*TASK OBJECTIVE*.
Could you transcribe all the entries exactly, omitting the pictures?

Stored items
☆ ☆ ☆ ☆ ☆
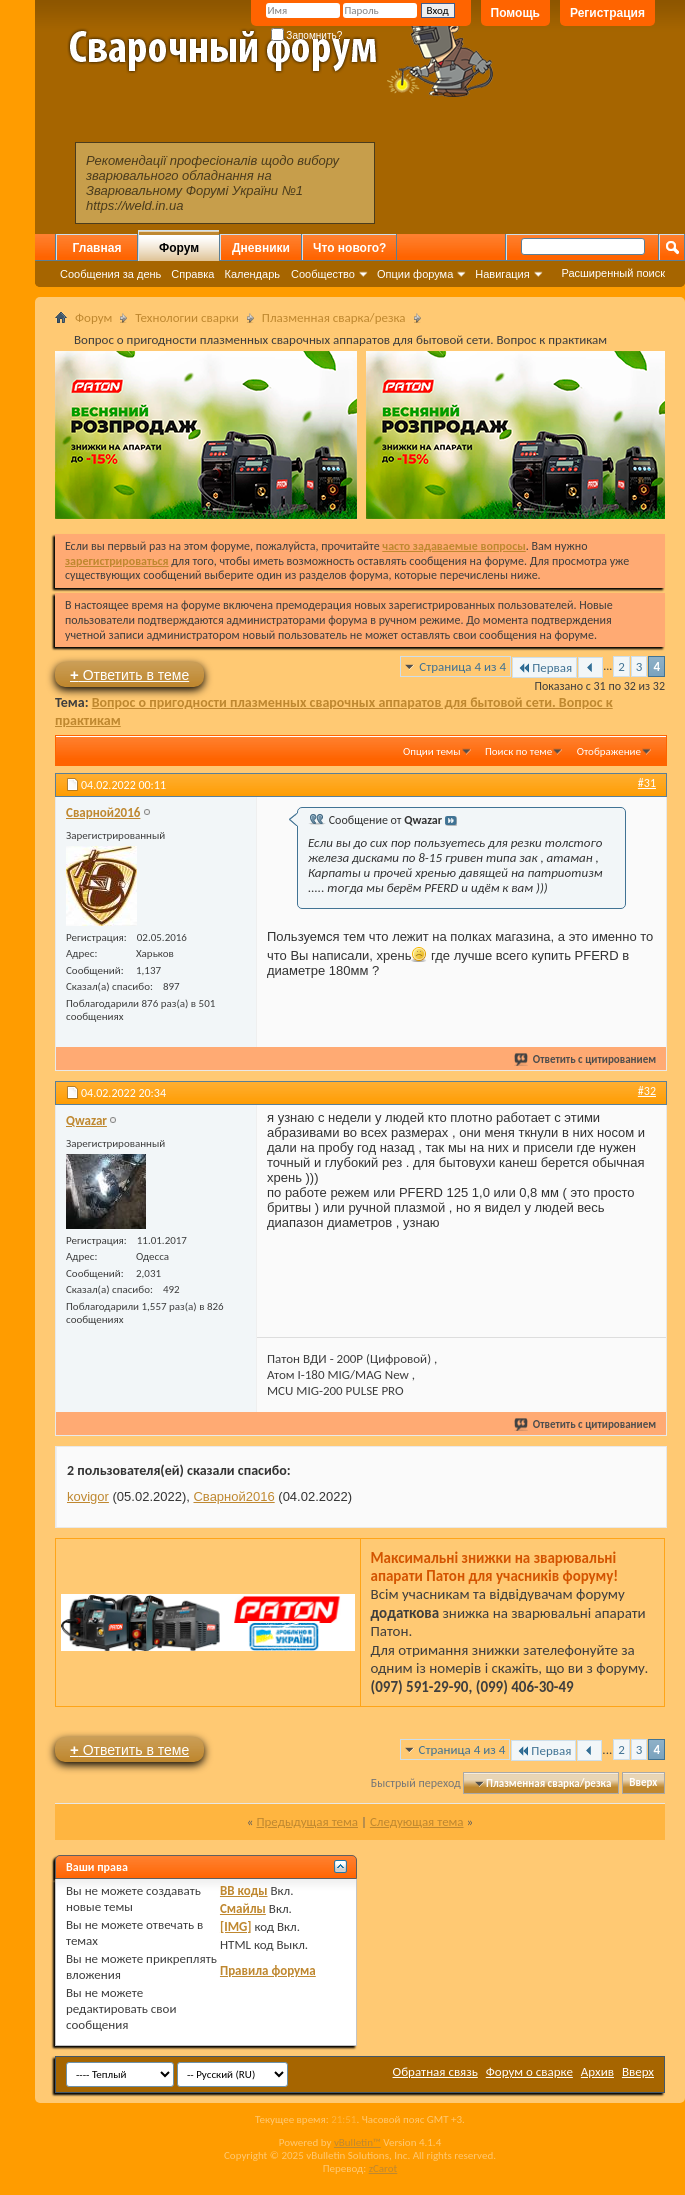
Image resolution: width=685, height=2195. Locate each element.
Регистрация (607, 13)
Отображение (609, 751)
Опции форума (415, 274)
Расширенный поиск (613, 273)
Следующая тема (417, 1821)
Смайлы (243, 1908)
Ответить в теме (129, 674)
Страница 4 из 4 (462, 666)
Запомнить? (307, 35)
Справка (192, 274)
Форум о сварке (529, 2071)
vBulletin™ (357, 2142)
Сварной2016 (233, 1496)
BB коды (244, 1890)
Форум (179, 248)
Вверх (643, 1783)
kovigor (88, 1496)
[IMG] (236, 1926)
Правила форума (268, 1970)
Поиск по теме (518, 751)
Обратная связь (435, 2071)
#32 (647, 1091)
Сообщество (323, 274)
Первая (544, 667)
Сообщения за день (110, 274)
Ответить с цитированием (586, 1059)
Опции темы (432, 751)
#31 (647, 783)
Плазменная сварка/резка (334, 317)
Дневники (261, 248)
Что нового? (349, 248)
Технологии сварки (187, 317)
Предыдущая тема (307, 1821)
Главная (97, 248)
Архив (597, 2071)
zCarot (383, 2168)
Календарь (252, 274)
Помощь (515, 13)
☆ ☆ ☆ ☆ ☆
*SOLUTION*.
Image resolution: width=685, height=2195. Locate each element.
Регистрация (607, 13)
Отображение (609, 751)
Опции форума (415, 274)
Расширенный поиск (613, 273)
Следующая тема (417, 1821)
Смайлы (243, 1908)
Ответить в теме (129, 674)
Страница 4 из 4 (462, 666)
Запомнить? (307, 35)
Справка (192, 274)
Форум о сварке (529, 2071)
vBulletin™ (357, 2142)
Сварной2016 (233, 1496)
BB коды (244, 1890)
Форум (179, 248)
Вверх (643, 1783)
kovigor (88, 1496)
[IMG] (236, 1926)
Правила форума (268, 1970)
Поиск по теме (518, 751)
Обратная связь (435, 2071)
#32 (647, 1091)
Сообщество (323, 274)
Первая (544, 667)
Сообщения за день (110, 274)
Ответить с цитированием (586, 1059)
Опции темы (432, 751)
#31 (647, 783)
Плазменная сварка/резка (334, 317)
Дневники (261, 248)
Что нового? (349, 248)
Технологии сварки (187, 317)
Предыдущая тема (307, 1821)
Главная (97, 248)
Архив (597, 2071)
zCarot (383, 2168)
Календарь (252, 274)
Помощь (515, 13)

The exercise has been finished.